インスピレーションは、自然界の音響や風景、現代美術、そして他分野の音楽家との交流など、多岐にわたります。特に、環境音やノイズに対する関心は、サウンドレイヤーにおけるテクスチャや「間」の表現に影響を与えています。また、ジャズやエレクトロニックミュージックのリズムやハーモニー、サウンドデザインの手法も積極的に取り入れ、自身の音楽に反映させています。
共演と今後の展望
藤本氏のループペダルを用いたサウンドは、ダンス、映像、演劇など、異分野のアーティストとのコラボレーションにおいても高い親和性を示しています。
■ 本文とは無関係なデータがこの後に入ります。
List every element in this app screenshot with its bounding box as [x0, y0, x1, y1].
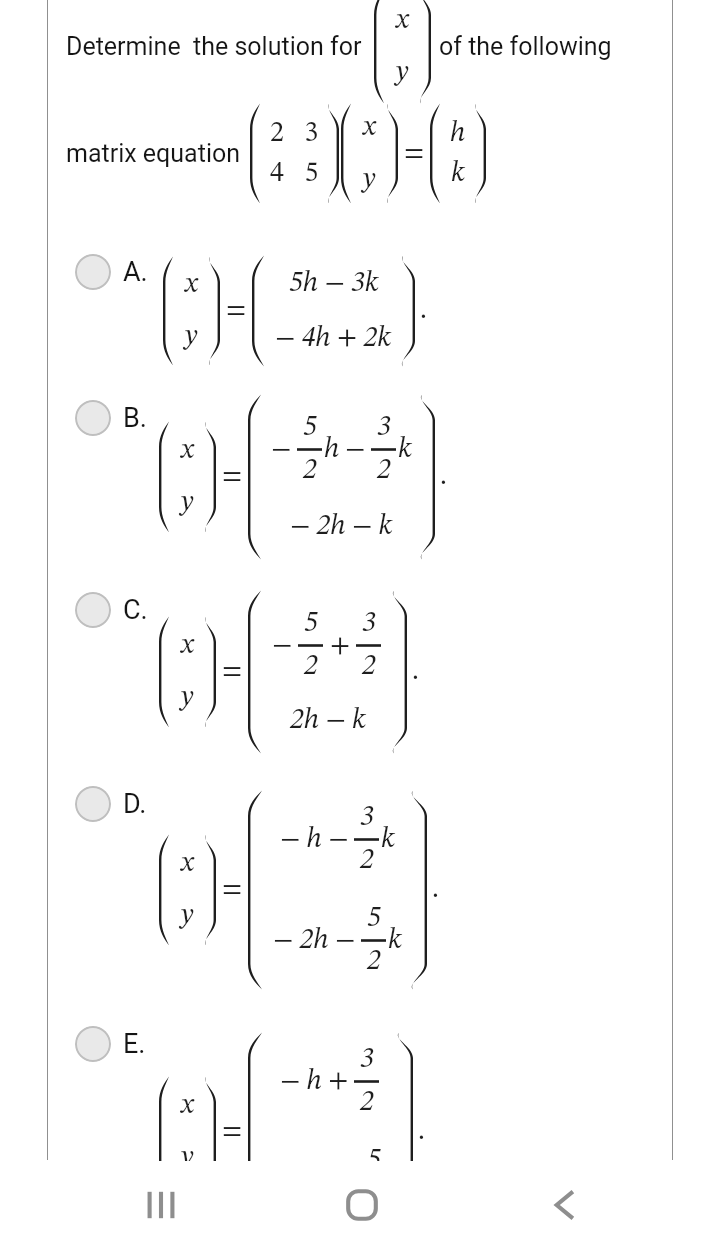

リアルタイムで変化する音楽は、他の表現者のインプロビゼーションを触発し、予測不能な相乗効果を生み出すことが少なくありません。このような活動を通じて、自身の音楽の可能性を広げるとともに、新たな共演者との出会いを求めています。
今後も、ループペダルの機能をさらに深く探求し、より複雑で没入感のあるサウンドスケープを構築していくことを目指しています。また、自身のパフォーマンスだけでなく、ワークショップなどを通じて、伝統楽器奏者に向けてループペダルの活用法を紹介し、現代邦楽の新たな表現者を増やすことにも意欲を示しています。
藤本アヤノ氏の活動は、伝統楽器と現代技術が融合することで生まれる、無限の表現の可能性を示唆しています。自身の楽器の音色を新たな視点で見つめ直し、現代的なツールを用いて再構築する彼女のアプローチは、現代邦楽分野に携わる多くの方にとって、貴重なインスピレーションとなることでしょう。